I think about this in IT terms sometimes, which is probably a professional deformation. We talk a lot about “incentive alignment,” and it’s usually said with a straight face by someone about to misalign incentives spectacularly. KPIs work. That’s the problem. They work exactly as designed, which is why an optometrist gets a call from head office because they scheduled too many time-consuming clinical tests in one day. The system isn’t broken. It’s doing precisely what it was built to do, and the thing it was built to do isn’t “catch the aneurysm.”

My daughter needs glasses, has for a couple of years now, and I’ve noticed myself steering us toward the same small independent place near home without fully articulating why until I read this. Partly habit. Partly a vague, half-formed sense that the bloke there seems to actually enjoy the job, isn’t checking a screen for conversion metrics between patients. I don’t know if that’s evidence of anything, really, one data point dressed up as an instinct. But I trust the instinct more after this week.
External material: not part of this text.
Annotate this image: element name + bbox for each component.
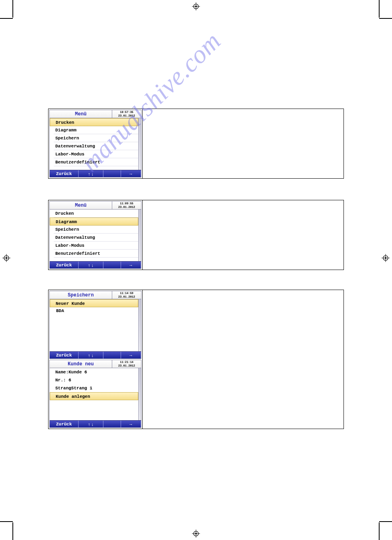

The optometrists trying to unionise, over a third of the workforce now apparently, aren’t asking for anything wild. They want to be classified as health professionals rather than general retail staff, which is currently not the case for a job requiring five to seven years of study. It’s a small, unglamorous kind of fix. Reclassify an award. Adjust a Medicare rebate. Not a revolution. But it’s the sort of unglamorous fix that tends to matter more than the ones that make headlines, and it’s the kind of thing that only happens if enough people sign the petition and enough patients start asking, out loud, whether the person testing their eyes is being paid to hurry.

I don’t have a neat ending for this one. The chains aren’t going anywhere, they’re too convenient and too cheap for a lot of people who genuinely can’t afford the alternative, and that tension doesn’t resolve just because I’d prefer it to. But I know where I’m taking my kid’s next eye test, and it isn’t the shopfront with the sale sign in the window.